On Thursday, the Chief Deputy State’s Attorney Michael Schatzow sent a memo to all staff, reacting to the Trump’s administration’s tougher immigration enforcement. Prosecutors were warned about charging illegal immigrants with minor crimes.
“In considering the appropriate disposition of a minor, non-violent criminal case, please be certain to consider those potential consequences to the victim, witnesses, and the defendant,” Schatzow wrote.
Trump’s administration’s Justice Department has prioritized the enforcement of immigration laws. Attorney General Jeff Sessions publicly criticizes the “filth” brought on by criminal organizations and drug cartels, pushing for more immigration prosecutions.
In February, the Homeland Security Department sent out memos saying immigrants in the United States illegally suspected, charged or convicted of any offense will be an enforcement priority.
A Baltimore regional director for CASA de Maryland, Elizabeth Alex, said immigrants and their families are fearful of engaging in court processes. Alex went on to say that Baltimore prosecutors are doing the right thing, when they include immigration status in deciding how to deal with a case.

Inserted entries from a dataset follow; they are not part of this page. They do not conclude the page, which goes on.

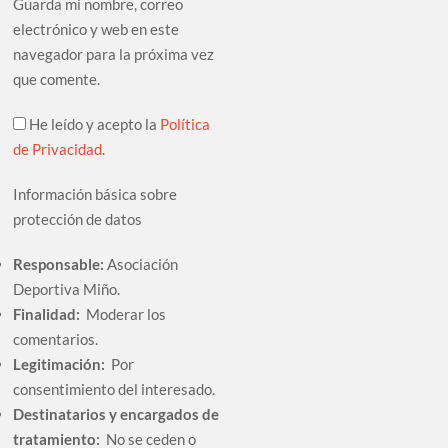
Guarda mi nombre, correo
electrónico y web en este
navegador para la próxima vez
que comente.
He leído y acepto la
Política
de Privacidad
.
Información básica sobre
protección de datos
Responsable:
Asociación
Deportiva Miño.
Finalidad:
Moderar los
comentarios.
Legitimación:
Por
consentimiento del interesado.
Destinatarios y encargados de
tratamiento:
No se ceden o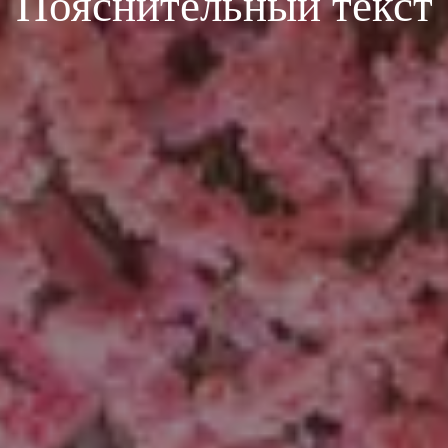
Пояснительный текст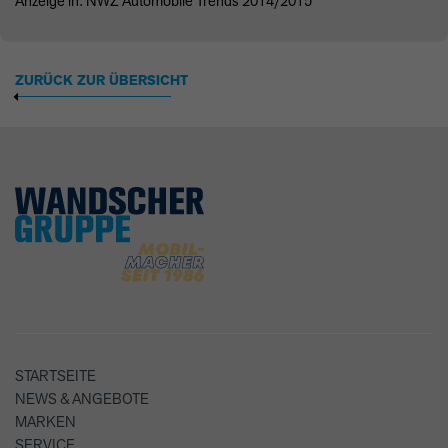
Anzeige in:
NWZ
Automobile Trends 2014/2015
ZURÜCK ZUR ÜBERSICHT
STARTSEITE
NEWS & ANGEBOTE
MARKEN
SERVICE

The only Republican in Maryland’s congressional delegation, U.S. Representative Andy Harris, said it is “a real shame that the State Attorney’s office is unwilling to enforce the law against illegal aliens, who commit crimes in the United States.”
On Friday, Sessions publicly criticized all district attorneys that “openly brag about not charging cases appropriately – giving special treatment to illegal aliens to ensure these criminal aliens aren’t department from their communities.
“They advertise that they will charge a criminal alien with a lesser offense than presumably they would charge a United States citizen. It baffles me,” Sessions said.
Earlier this week, the Acting Brooklyn District Attorney Eric Gonzalez issued similar instruction to prosecutors, along with officially announcing that he is seeking election to a full term.
Under the Trump administration, sanctuary cities face federal funding cuts. However, Mayor Catherine Pugh denies that Baltimore is a sanctuary city simply because it does not operate its own jail, therefore it cannot make decisions on whether to hold people that are charged with immigration crimes.